=== LISTED ENTRIES ===
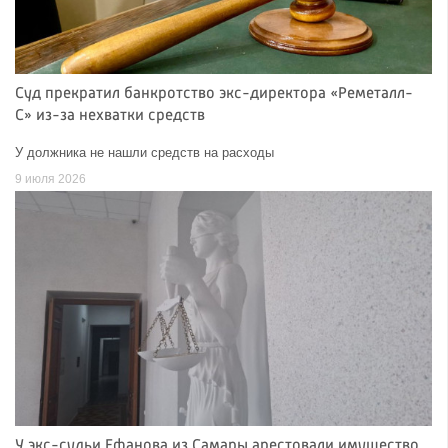
Суд прекратил банкротство экс-директора «Реметалл-
С» из-за нехватки средств
У должника не нашли средств на расходы
9 июля 2026
У экс-судьи Ефанова из Самары арестовали имущество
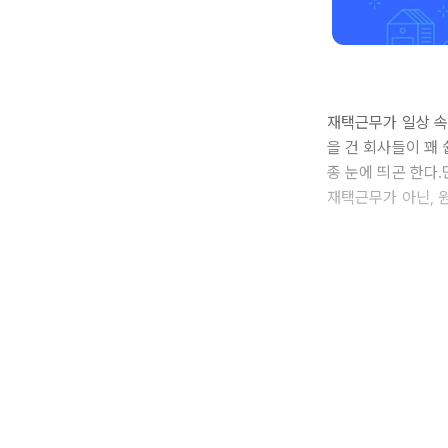
​재택근무가 일상 
을 건 회사들이 꽤
종 눈에 띄곤 한다
재택근무가 아닌, 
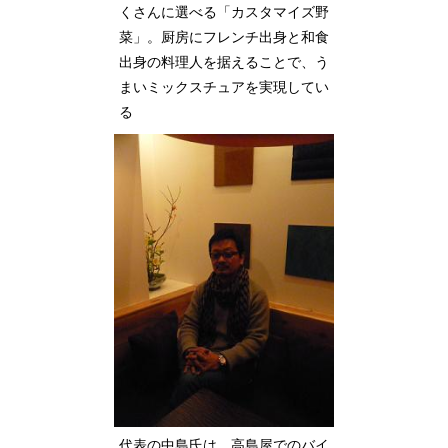
くさんに選べる「カスタマイズ野
菜」。厨房にフレンチ出身と和食
出身の料理人を据えることで、う
まいミックスチュアを実現してい
る
代表の中島氏は、高島屋でのバイ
===
WORK ITEM ::
Whenever the word "средств" shows up in a line of the entries, list that line.

ANSWER SPACE ::
С» из-за нехватки средств
У должника не нашли средств на расходы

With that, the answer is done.